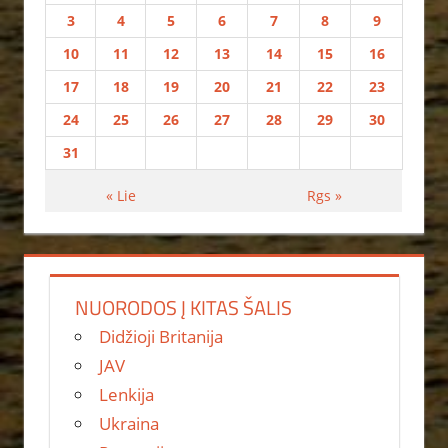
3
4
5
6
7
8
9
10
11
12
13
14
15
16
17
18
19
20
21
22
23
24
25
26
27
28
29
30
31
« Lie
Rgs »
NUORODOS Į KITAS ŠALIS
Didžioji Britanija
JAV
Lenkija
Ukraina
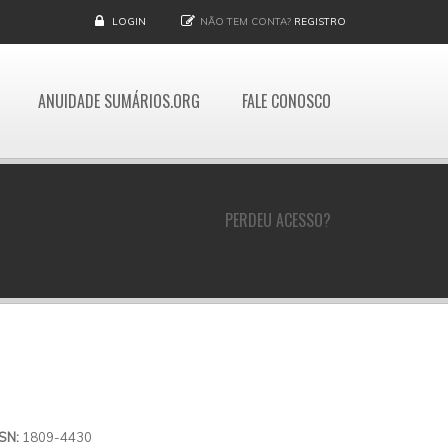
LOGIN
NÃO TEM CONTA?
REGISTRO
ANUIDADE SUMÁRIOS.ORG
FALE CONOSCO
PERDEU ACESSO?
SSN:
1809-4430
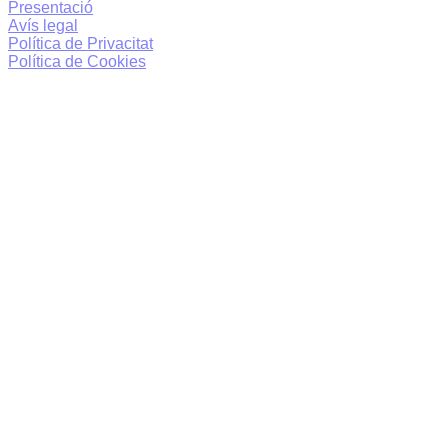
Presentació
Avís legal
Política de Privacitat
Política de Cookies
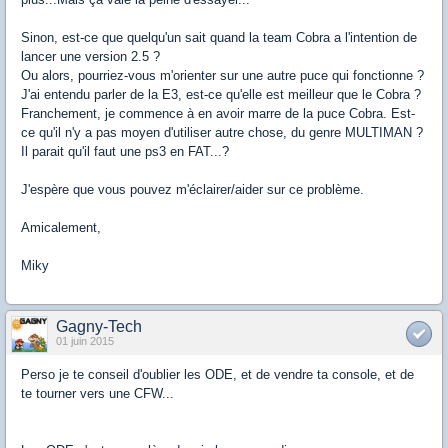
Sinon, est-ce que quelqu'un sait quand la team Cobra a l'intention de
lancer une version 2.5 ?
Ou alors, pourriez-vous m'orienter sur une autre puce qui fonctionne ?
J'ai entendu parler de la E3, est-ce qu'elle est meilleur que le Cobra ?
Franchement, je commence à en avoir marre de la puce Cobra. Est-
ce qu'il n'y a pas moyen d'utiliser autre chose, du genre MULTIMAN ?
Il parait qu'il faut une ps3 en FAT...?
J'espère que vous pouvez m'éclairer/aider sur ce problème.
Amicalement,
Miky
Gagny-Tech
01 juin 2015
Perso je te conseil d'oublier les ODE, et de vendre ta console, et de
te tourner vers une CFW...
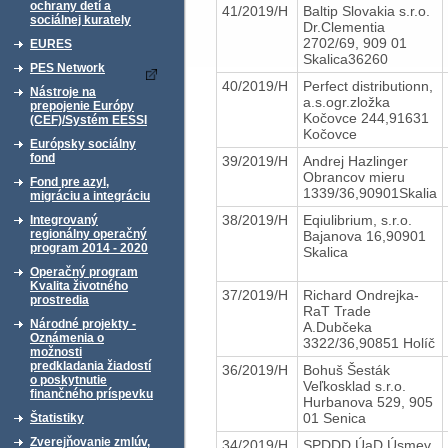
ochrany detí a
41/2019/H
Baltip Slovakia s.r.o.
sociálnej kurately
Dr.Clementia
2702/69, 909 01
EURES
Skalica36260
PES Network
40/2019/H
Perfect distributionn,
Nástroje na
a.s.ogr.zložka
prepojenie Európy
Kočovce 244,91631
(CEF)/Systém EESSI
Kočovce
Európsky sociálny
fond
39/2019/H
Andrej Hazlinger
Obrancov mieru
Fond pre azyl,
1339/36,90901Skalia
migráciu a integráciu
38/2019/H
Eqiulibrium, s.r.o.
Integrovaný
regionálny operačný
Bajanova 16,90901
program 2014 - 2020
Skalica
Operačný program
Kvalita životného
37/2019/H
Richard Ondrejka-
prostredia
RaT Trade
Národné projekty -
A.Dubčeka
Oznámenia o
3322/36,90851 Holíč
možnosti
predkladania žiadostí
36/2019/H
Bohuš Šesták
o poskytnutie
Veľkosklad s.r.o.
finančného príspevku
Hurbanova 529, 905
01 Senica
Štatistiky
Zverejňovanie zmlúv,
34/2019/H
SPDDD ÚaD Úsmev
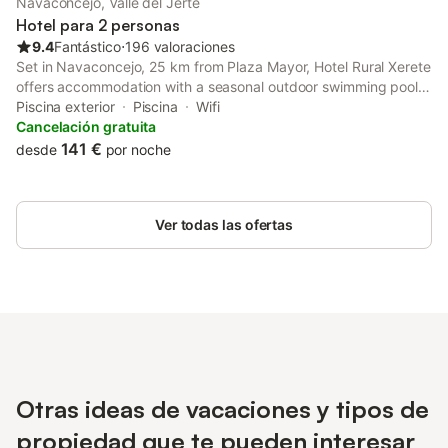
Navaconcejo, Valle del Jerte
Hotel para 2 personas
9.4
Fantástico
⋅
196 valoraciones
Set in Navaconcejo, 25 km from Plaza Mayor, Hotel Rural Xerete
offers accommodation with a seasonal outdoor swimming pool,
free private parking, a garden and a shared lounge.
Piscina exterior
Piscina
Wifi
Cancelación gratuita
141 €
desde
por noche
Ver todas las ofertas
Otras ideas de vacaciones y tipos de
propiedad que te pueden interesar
--
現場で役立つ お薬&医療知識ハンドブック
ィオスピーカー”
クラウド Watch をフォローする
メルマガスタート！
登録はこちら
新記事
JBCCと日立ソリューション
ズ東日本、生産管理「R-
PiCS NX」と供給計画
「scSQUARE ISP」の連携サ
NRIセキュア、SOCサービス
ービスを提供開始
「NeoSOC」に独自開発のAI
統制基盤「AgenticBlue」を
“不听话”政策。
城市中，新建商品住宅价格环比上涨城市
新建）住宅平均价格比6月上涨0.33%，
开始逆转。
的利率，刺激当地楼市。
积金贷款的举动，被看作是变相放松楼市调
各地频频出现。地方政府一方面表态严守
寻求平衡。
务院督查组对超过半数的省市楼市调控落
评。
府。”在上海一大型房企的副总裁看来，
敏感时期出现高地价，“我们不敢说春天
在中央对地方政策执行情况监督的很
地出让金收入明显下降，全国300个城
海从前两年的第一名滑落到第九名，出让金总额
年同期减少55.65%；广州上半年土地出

Exercise requirements
If a line of the material contains the word "Navaconcejo", pick it out and copy it.

Written solution
Navaconcejo, Valle del Jerte
Set in Navaconcejo, 25 km from Plaza Mayor, Hotel Rural Xerete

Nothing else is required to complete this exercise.